Iniciemos. En la obra filosófica de Kant, no se pueden separar los análisis que se realizan dentro de la misma, no pueden ser excluyentes, se pueden descomponer sólo con la finalidad de analizar y así después sintetizar, puesto que todo el contenido esta enlazado, con la finalidad de mantener la unidad. Y sabemos que la unidad es lo que Imannuel Kant buscaba fervientemente, puesto que las anteriores corrientes filosóficas que se desarrollaron: Racionalismo y Empirismo, con sus dos modalidades de conocimiento, a saber: Innatismo y experiencia, en cada caso, sólo basaban sus propuestas dentro del campo de las ideas y la experiencia y no permitían que una se introdujera en la otra. Ese fue el choque que llevo a Kant hacia la búsqueda de la unidad, la unidad de idea y experiencia. Puesto que como veremos mas adelante, la separación tajante de ambas, no favorece al conocimiento que se desea obtener de las cosas.

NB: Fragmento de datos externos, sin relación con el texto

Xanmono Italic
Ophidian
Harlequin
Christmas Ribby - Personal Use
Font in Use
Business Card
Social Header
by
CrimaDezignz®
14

En la Lógica Trascendental contenida en la Critica de la Razón Pura, encontramos una explicitación en torno al tema de la unidad del entendimiento, abordemos entonces el tema, guiándonos kantianamente. En la introducción hecha en la primera división de la Lógica…, el Filósofo alemán abre el camino de su método con la palabra descomposición, y así lo entenderemos, será como ir armando un rompecabezas pero teniendo al mismo tiempo la totalidad de la imagen. La descomposición de la que habla Kant es de todo nuestro conocimiento a priori, y lo enfatiza con los cuatro puntos siguientes:

1º Que los conceptos sean puros y no empíricos,

2º Que no pertenezcan ni a la intuición, si a la sensibilidad, sino al pensar y al entendimiento,

3º Que sean conceptos elementales y bien diferentes de los derivados o de los que son compuestos;

4º Que su cuadro sea completo y que abarque todo el campo del entendimiento puro[1].

 Al igual que nuestro filósofo, el respeto a estos puntos será fundamental para evitar la ambigüedad y la mala interpretación, o los falsos caminos.

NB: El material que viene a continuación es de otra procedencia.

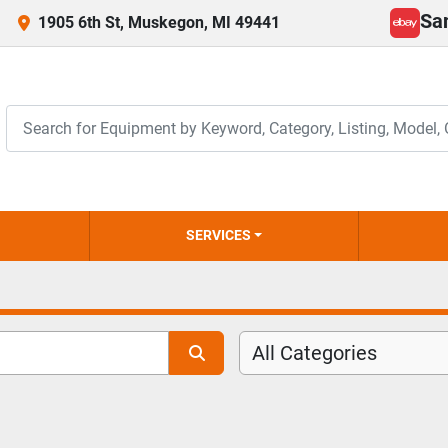
Sa
1905 6th St, Muskegon, MI 49441
ebay
SERVICES
All Categories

En la descomposición de esta unidad, en primera instancia tenemos tres aspectos, los cuales son: La Espontaneidad, la Relación con los objetos  y la Inteligibilidad. Todos a su vez se pueden descomponer para tener una visión de la diversidad de cada uno de ellos y después acceder a una visión en conjunto, lo cual es necesario para entender de esa manera la unidad y como ésta es posible.[2]

Emprendamos la auto-excursión, respondamos la siguiente cuestión: ¿Qué es la espontaneidad? A grandes rasgos, podemos decir que la espontaneidad referida a una significación del sujeto conciente de los objetos, es la capacidad de producir representaciones por uno mismo, es el primer nivel de la unidad, primer nivel que es un acto que contiene dentro de sí la facultad de enlace, la cual permite hacer una síntesis de la diversidad de las intuiciones[3]. Pero tomando los primeros puntos que se dieron anteriormente y respetando esto a lo que llamamos diverso, ya que no es proveniente de lo externo del sujeto, es decir, no es empírico.

Ya que introdujimos el término conciente, y entendemos que la conciencia sólo es posible en el sujeto, y que esta conciencia no fue ni aprehendida, ni enseñada, sino que es inherente, estamos en acuerdo así los puntos. Vayamos pues al texto. En la primera edición Kant aborda el tema de la siguiente manera: “…Si atribuyo pues, al sentido una sinopsis, porque hay variedad en su intuición, corresponde a ésta sinopsis una síntesis y la receptividad sólo puede hacer posibles los conocimientos uniéndose a la espontaneidad. Esta última es, pues, el fundamento de una triple síntesis que necesariamente se presenta en todo conocimiento…[4]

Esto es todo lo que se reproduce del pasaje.